In sintesi Parolin da una parte denuncia la violazione degli accordi per la seconda volta in pochi mesi (a novembre 2022 c’era già stato il caso di monsignor Giovanni Peng Weizhao) senza comunque calcare troppo la mano, dall’altra esprime la volontà vaticana di proseguire il dialogo. Quanto a Shen Bin la decisione del Papa è per «sanare l’irregolarità canonica creatasi a Shanghai» avendo in mente il «maggior bene della diocesi». Il Segretario di Stato vaticano auspica comunque che tali decisioni unilaterali non si ripetano e che l’accordo venga rispettato dalla Cina; e tanto che c’è ricorda che ci sono altre tre questioni da risolvere attraverso il dialogo con il governo cinese: «la Conferenza episcopale; la comunicazione dei vescovi cinesi con il Papa; l’evangelizzazione». Visto come dopo 5 anni circa stiamo con il primo punto – la nomina consensuale dei vescovi – gli altri tre appartengono al libro dei sogni, almeno fin quando ci sarà questo regime. Da ultimo, per aiutare il dialogo, il cardinale Parolin propone «l’apertura di un ufficio stabile di collegamento della Santa Sede in Cina».

Una proposta, quest’ultima, per sottolineare ancora una volta con forza la volontà di dialogo con il governo di Pechino, ma che da un punto di vista pratico non ha molto significato, visto che i canali di dialogo aperti ci sono e che c’è già una “missione di studio” vaticana a Hong Kong che dall’anno scorso ha di nuovo due diplomatici in forza.

Ma il vero nodo di tutta la vicenda è che mentre nessuno mette in dubbio la volontà di dialogo della Santa Sede, altrettanto evidente appare che a Pechino se ne freghino altamente; e, anzi, l’accordo gli è utile per neutralizzare la Santa Sede (che non parla per non mettere a rischio il dialogo) mentre prosegue a tappe forzate il processo di “sinicizzazione” della Chiesa e la persecuzione di quanti non si sottomettono alle direttive del Partito Comunista.

La nomina dello scorso aprile di monsignor Shen Bin a Shanghai da parte delle autorità di governo è dunque chiaramente un gesto di disprezzo voluto, per affermare il potere assoluto di Pechino. E non c’è dubbio che - la si giustifichi come si vuole – la nomina ora di monsignor Shen Bin da parte del Papa, è imbarazzante e umiliante per la Santa Sede.

Alla quale non resta che implorare che non le facciano fare ancora figure di questo genere.

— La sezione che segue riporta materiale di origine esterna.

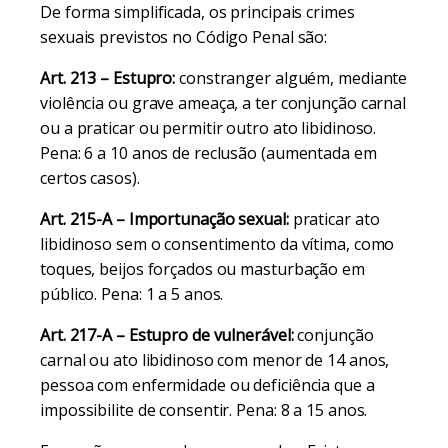
De forma simplificada, os principais crimes
sexuais previstos no Código Penal são:
Art. 213 – Estupro:
constranger alguém, mediante
violência ou grave ameaça, a ter conjunção carnal
ou a praticar ou permitir outro ato libidinoso.
Pena: 6 a 10 anos de reclusão (aumentada em
certos casos).
Art. 215-A – Importunação sexual:
praticar ato
libidinoso sem o consentimento da vítima, como
toques, beijos forçados ou masturbação em
público. Pena: 1 a 5 anos.
Art. 217-A – Estupro de vulnerável:
conjunção
carnal ou ato libidinoso com menor de 14 anos,
pessoa com enfermidade ou deficiência que a
impossibilite de consentir. Pena: 8 a 15 anos.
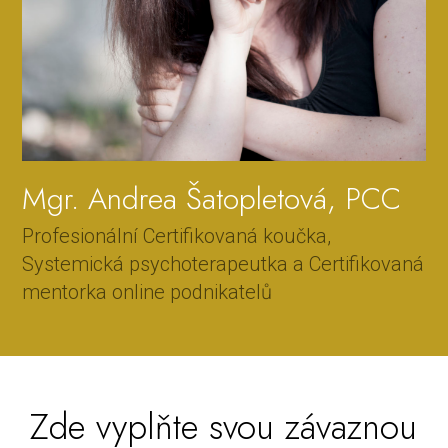
Mgr. Andrea Šatopletová, PCC
Profesionální Certifikovaná koučka,
Systemická psychoterapeutka a Certifikovaná
mentorka online podnikatelů
Zde vyplňte svou závaznou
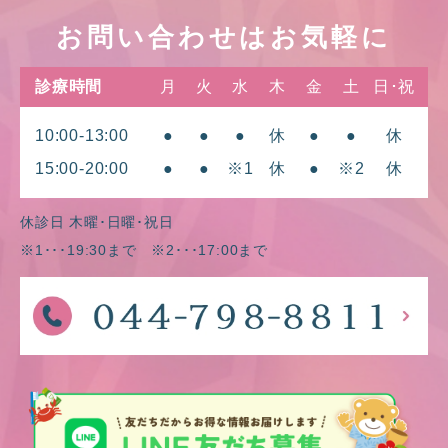
お問い合わせはお気軽に
診療時間
月
火
水
木
金
土
日･祝
10:00-13:00
●
●
●
休
●
●
休
15:00-20:00
●
●
※1
休
●
※2
休
休診日 木曜･日曜･祝日
※1･･･19:30まで ※2･･･17:00まで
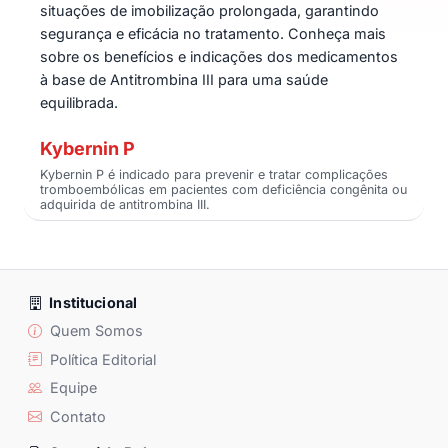
situações de imobilização prolongada, garantindo
segurança e eficácia no tratamento. Conheça mais
sobre os benefícios e indicações dos medicamentos
à base de Antitrombina III para uma saúde
equilibrada.
Kybernin P
Kybernin P é indicado para prevenir e tratar complicações
tromboembólicas em pacientes com deficiência congênita ou
adquirida de antitrombina III.
Institucional
Quem Somos
Política Editorial
Equipe
Contato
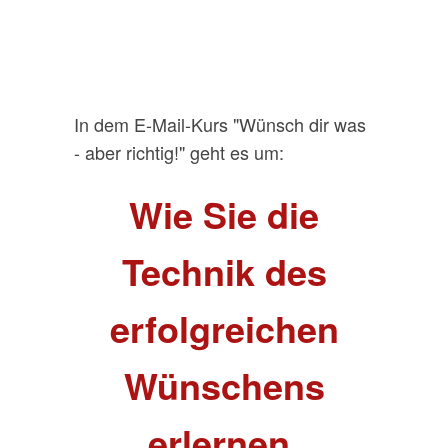
In dem E-Mail-Kurs "Wünsch dir was
- aber richtig!" geht es um:
Wie Sie die
Technik des
erfolgreichen
Wünschens
erlernen,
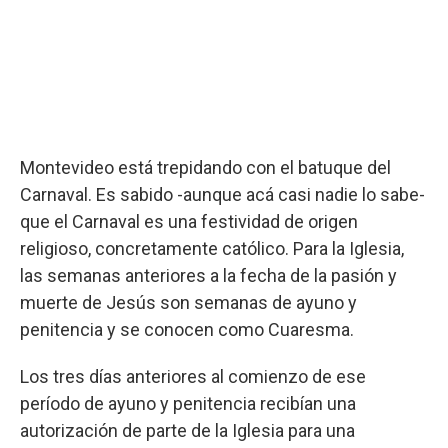
Montevideo está trepidando con el batuque del
Carnaval. Es sabido -aunque acá casi nadie lo sabe-
que el Carnaval es una festividad de origen
religioso, concretamente católico. Para la Iglesia,
las semanas anteriores a la fecha de la pasión y
muerte de Jesús son semanas de ayuno y
penitencia y se conocen como Cuaresma.
Los tres días anteriores al comienzo de ese
período de ayuno y penitencia recibían una
autorización de parte de la Iglesia para una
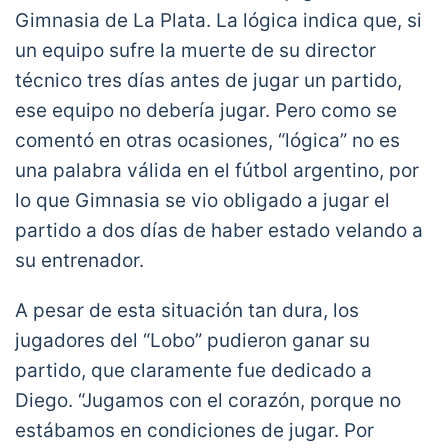
Gimnasia de La Plata. La lógica indica que, si
un equipo sufre la muerte de su director
técnico tres días antes de jugar un partido,
ese equipo no debería jugar. Pero como se
comentó en otras ocasiones, “lógica” no es
una palabra válida en el fútbol argentino, por
lo que Gimnasia se vio obligado a jugar el
partido a dos días de haber estado velando a
su entrenador.
A pesar de esta situación tan dura, los
jugadores del “Lobo” pudieron ganar su
partido, que claramente fue dedicado a
Diego. “Jugamos con el corazón, porque no
estábamos en condiciones de jugar. Por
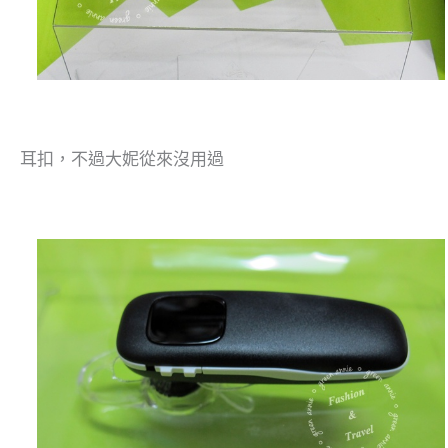
耳扣，不過大妮從來沒用過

Vale a dire che, nella migliore delle ipotesi, le prossime nomine di vescovi saranno ancora decise da Pechino ma informando la Santa Sede prima di renderle pubbliche, così da salvare l’apparenza di consensualità (comunque non è da contarci troppo).

Resta il fatto che al regime comunista cinese non interessa affatto un dialogo vero con la Santa Sede, tra pari. Ma il problema più grave – e pericoloso – è che in Vaticano non hanno ancora capito e continuano a concedere tutto senza avere nulla in cambio, sacrificando in questo modo anche i cattolici cinesi.